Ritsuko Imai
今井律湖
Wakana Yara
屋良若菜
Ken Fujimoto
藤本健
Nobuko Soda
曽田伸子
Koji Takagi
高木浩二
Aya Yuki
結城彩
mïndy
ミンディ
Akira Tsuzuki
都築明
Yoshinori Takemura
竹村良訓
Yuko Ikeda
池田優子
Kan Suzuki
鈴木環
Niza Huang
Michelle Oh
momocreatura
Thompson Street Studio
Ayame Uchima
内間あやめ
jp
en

§

**About this exercise:**
The task requires each record above to be restated exactly.

**Answer to this exercise:**
Ritsuko Imai
今井律湖
Wakana Yara
屋良若菜
Ken Fujimoto
藤本健
Nobuko Soda
曽田伸子
Koji Takagi
高木浩二
Aya Yuki
結城彩
mïndy
ミンディ
Akira Tsuzuki
都築明
Yoshinori Takemura
竹村良訓
Yuko Ikeda
池田優子
Kan Suzuki
鈴木環
Niza Huang
Michelle Oh
momocreatura
Thompson Street Studio
Ayame Uchima
内間あやめ
jp
en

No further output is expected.